Returning to my reading through the life of Abraham, I find the end of days for Sarah, the mother of Isaac.

Abraham mourns, then sets about finding a place for a burial. The transaction seems awkward at first read, but I suspect that the back-and-forth mentions of gifts were part of the way that people negotiated in those times, under those circumstances.

At the end of the negotiation, Abraham buys the field for a princely sum, and lays his wife to rest in the cave.*

The narrative turns next to the wife of Isaac. Abraham calls a high-ranking member of his household staff, and sends him to seek a wife for Isaac, among Abraham's kin of the family of Nahor.

After swearing an oath before the Creator, the servant goes on his mission. Fearing failure, the servant prays to his master's God, and requests a sign. As he prays, Rebekah comes up. The servant asks her for water, and she responds with the sign he'd requested: she offers to water his camels also.

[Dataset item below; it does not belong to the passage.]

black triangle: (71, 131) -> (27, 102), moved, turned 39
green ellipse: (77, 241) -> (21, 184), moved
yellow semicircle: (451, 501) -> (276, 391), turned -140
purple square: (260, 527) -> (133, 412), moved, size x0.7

The servant, Rebekah, and her family have a discussion before the evening meal. After a recounting of the sign given by God, and much giving of gifts, Rebekah agrees to go marry Isaac.

After many days of journey, she sees Isaac out in a field, meditating at the end of the day. Rebekah alights to greet Isaac, and they begin married life together.

After the marriage of Isaac, the story spends a few sentences describing the rest of Abraham's life: another wife, a number of children from that wife (who are sent off to the East), and Abrahams' death and burial. The elder son, Ishmael, also has his descendents mentioned in a few sentences.

Ishmael and Isaac bury their father. The life of Abraham, a mighty prophet of God, is at an end.

This story touches again on the theme of Abraham's relationship with God, and how members of Abraham's household interact with God. Abraham makes a promise to his chief servant, and charges him to swears an and take up the task. (The servant is nameless in this narrative. He is apparently not Eliezer of Damascus, who had a similar rank in Abraham's household before Isaac's birth.)

The servant accept the charge, swears the oath, and sets off with camels and helpers. Later, the servant himself prays; and receives an answer.

The special relationship between Abraham and God the Creator, which is the subtext of most of the story, is also available to some of Abraham's servants and helpers.

Few of them receive great promises, but the ones who ask God for help receive a response.


*Local tradition holds that the cave of Macphelah, burial place of Sarah (and later Abraham, Isaac, Rebekah, Jacob, and Leah) can still be identified today.

Shortly before the lifetime of Jesus, one of the Herods built a monument over the traditional location of that cave.